EXERCISE INPUT section start
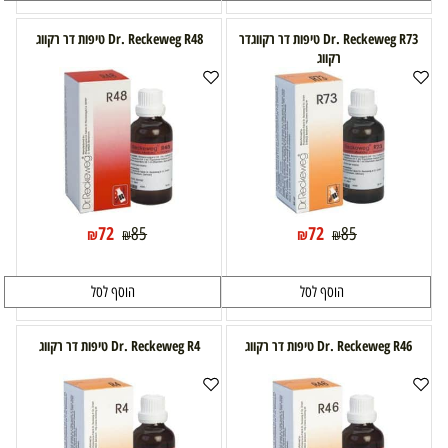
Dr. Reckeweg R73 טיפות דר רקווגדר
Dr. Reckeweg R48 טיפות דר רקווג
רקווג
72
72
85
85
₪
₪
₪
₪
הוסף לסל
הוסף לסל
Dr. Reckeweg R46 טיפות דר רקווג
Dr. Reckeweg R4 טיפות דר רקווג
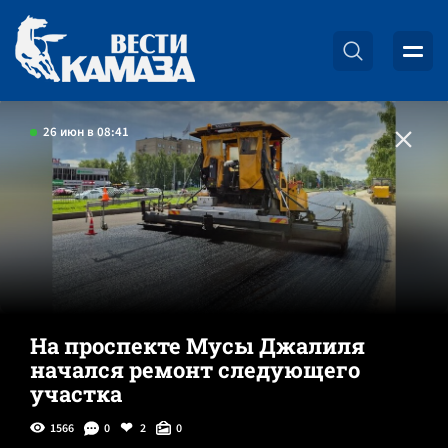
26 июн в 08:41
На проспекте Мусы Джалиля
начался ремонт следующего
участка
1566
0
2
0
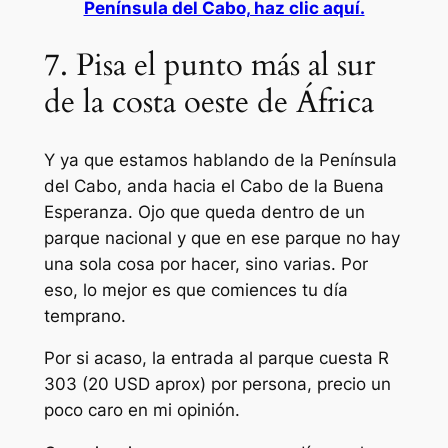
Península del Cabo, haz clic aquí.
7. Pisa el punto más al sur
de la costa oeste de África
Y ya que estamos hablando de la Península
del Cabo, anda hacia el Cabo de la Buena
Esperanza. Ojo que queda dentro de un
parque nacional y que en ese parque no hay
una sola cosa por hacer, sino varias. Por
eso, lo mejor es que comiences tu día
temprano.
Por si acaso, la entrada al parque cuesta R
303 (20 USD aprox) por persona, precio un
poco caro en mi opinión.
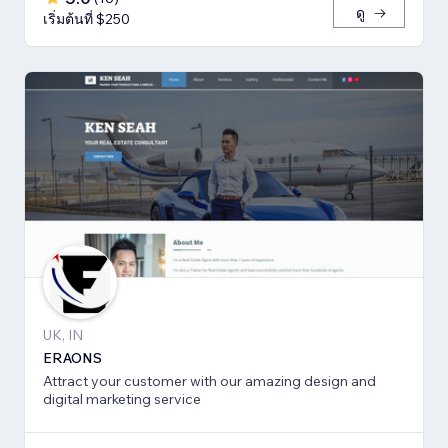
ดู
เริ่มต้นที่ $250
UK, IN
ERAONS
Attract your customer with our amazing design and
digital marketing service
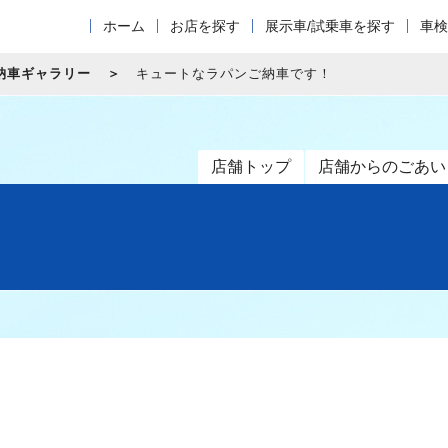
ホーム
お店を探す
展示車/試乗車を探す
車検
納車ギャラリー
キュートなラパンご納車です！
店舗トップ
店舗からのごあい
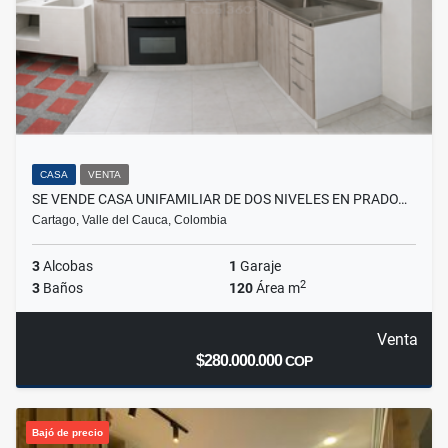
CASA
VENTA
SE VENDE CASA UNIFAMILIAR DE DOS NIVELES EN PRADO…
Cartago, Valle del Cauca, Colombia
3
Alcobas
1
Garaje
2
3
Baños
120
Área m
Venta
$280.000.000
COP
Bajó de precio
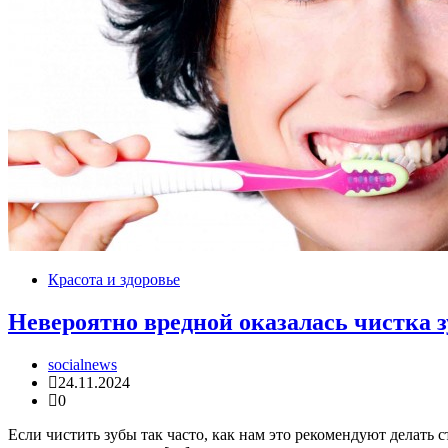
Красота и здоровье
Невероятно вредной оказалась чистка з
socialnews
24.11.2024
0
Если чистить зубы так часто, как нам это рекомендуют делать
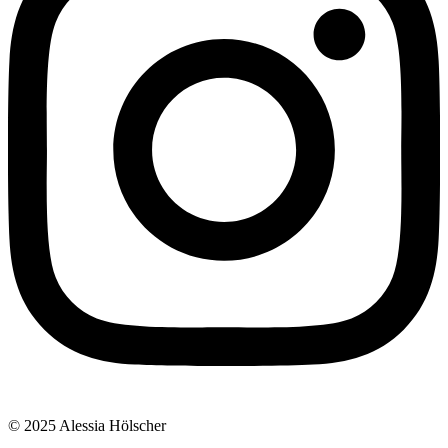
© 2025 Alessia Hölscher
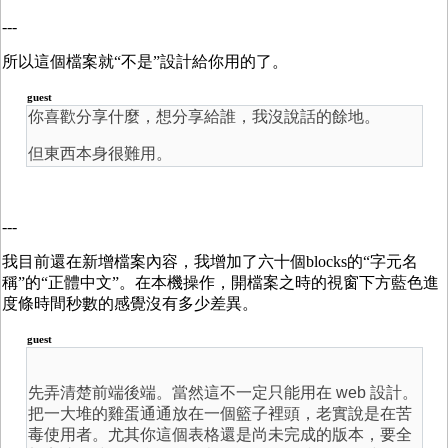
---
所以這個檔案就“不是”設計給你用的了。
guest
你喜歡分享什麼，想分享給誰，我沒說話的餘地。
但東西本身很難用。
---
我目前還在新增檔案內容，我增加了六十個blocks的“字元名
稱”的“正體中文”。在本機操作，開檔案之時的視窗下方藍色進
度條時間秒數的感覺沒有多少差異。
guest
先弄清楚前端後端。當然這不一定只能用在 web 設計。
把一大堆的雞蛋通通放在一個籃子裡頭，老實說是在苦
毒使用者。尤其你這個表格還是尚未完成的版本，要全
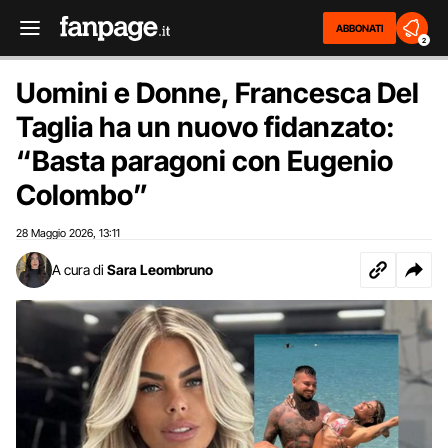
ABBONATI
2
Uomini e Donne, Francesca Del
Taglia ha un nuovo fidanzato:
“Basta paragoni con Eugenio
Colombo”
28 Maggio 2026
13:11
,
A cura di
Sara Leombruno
EXERCISE INPUT section end
EXERCISE INPUT section start
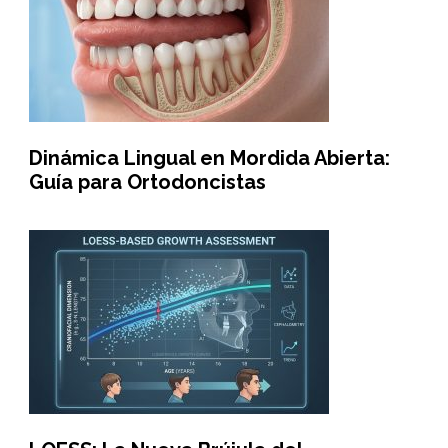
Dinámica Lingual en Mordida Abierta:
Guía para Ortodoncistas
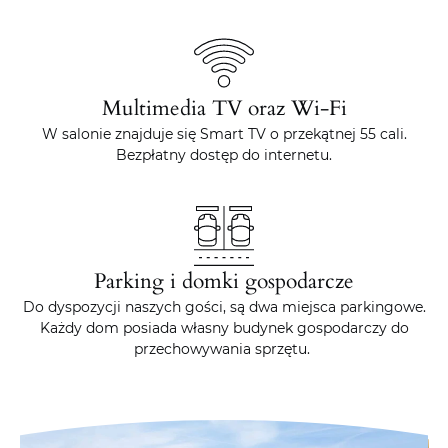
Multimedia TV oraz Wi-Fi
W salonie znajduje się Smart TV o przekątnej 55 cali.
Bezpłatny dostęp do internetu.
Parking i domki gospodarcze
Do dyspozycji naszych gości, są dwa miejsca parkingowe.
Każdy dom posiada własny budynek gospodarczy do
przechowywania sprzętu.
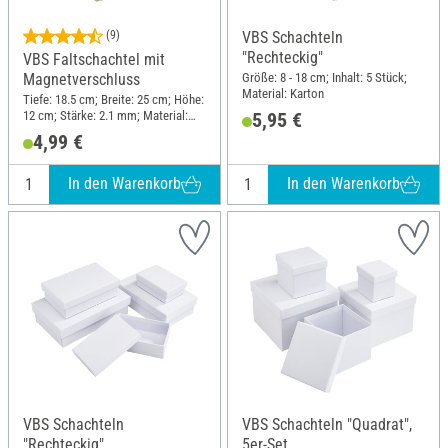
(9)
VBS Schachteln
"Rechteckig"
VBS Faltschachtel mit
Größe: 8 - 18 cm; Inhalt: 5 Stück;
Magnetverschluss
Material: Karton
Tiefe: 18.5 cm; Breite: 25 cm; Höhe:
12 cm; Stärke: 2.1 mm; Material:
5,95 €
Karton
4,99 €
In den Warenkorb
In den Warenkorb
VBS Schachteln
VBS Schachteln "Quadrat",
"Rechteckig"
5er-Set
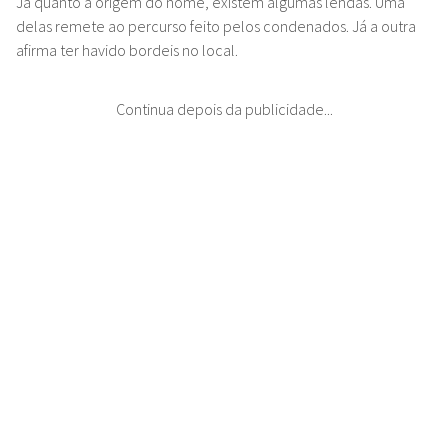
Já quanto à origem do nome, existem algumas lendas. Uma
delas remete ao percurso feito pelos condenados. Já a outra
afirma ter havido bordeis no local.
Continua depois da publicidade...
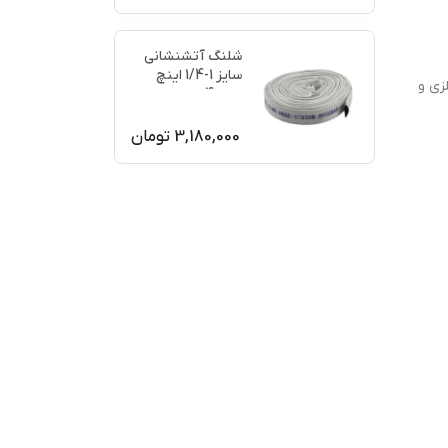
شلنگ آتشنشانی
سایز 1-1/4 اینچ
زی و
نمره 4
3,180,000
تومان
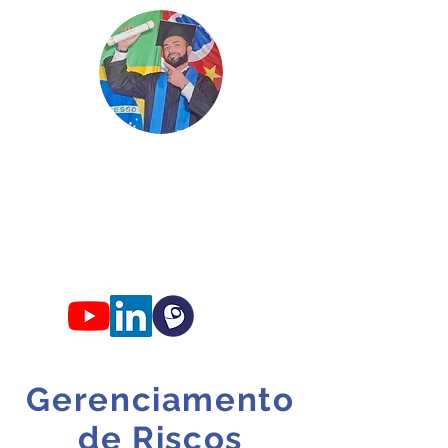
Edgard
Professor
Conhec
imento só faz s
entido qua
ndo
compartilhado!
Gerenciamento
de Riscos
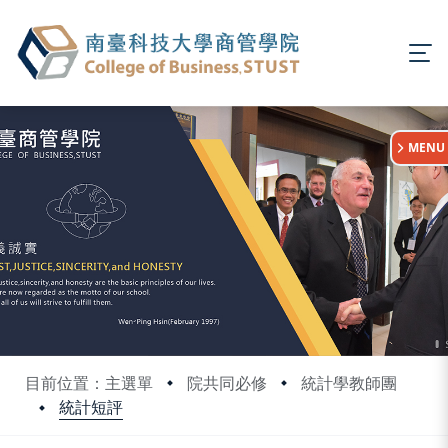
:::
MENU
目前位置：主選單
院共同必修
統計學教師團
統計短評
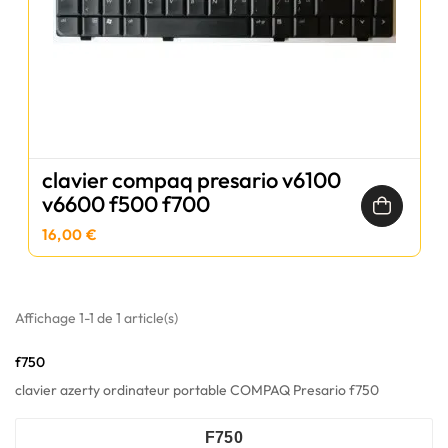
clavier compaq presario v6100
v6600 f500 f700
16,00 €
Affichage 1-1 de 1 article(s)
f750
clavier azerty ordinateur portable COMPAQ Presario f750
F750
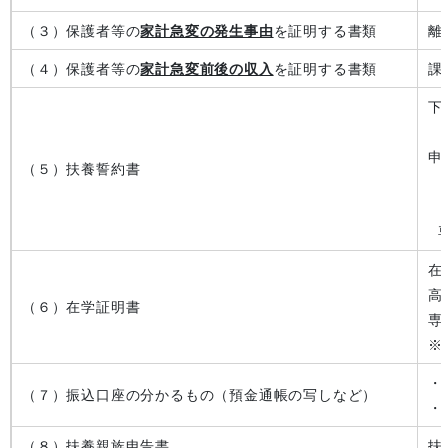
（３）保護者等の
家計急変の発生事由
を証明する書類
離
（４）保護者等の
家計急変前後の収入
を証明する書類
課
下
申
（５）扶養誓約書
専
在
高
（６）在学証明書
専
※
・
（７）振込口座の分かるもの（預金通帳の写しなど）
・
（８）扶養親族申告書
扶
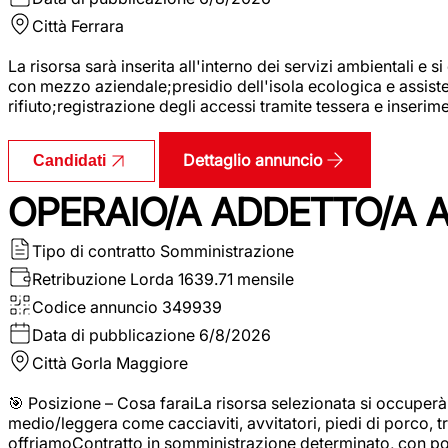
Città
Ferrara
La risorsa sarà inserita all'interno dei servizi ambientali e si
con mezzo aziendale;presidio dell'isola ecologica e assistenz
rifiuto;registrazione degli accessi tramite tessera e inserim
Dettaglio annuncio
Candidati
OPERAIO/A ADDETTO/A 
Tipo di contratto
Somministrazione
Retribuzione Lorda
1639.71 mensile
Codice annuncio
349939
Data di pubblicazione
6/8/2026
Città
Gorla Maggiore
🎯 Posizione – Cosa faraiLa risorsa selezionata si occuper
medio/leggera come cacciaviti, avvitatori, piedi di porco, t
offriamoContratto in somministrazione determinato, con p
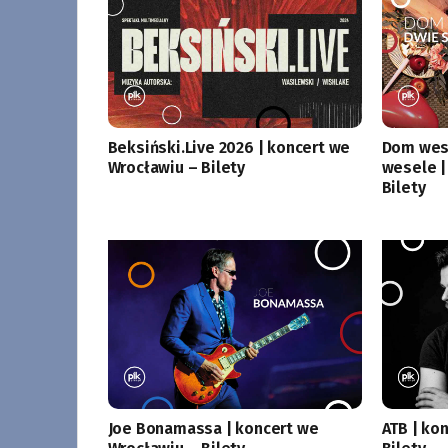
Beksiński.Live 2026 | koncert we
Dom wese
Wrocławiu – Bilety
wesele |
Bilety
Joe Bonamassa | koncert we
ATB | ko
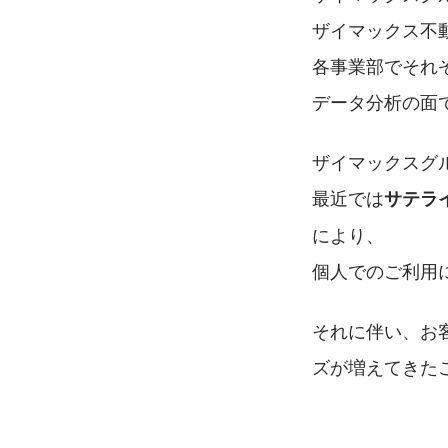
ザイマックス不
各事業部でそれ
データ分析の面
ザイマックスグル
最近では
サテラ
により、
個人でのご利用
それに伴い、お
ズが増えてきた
EXERCISE INPUT section end
WHAT YOU WILL DO: If a line in the records above holds the string "טיפות", copy it out.

OUTPUT FOR THIS EXERCISE:
Dr. Reckeweg R73 טיפות דר רקווגדר
Dr. Reckeweg R48 טיפות דר רקווג
Dr. Reckeweg R46 טיפות דר רקווג
Dr. Reckeweg R4 טיפות דר רקווג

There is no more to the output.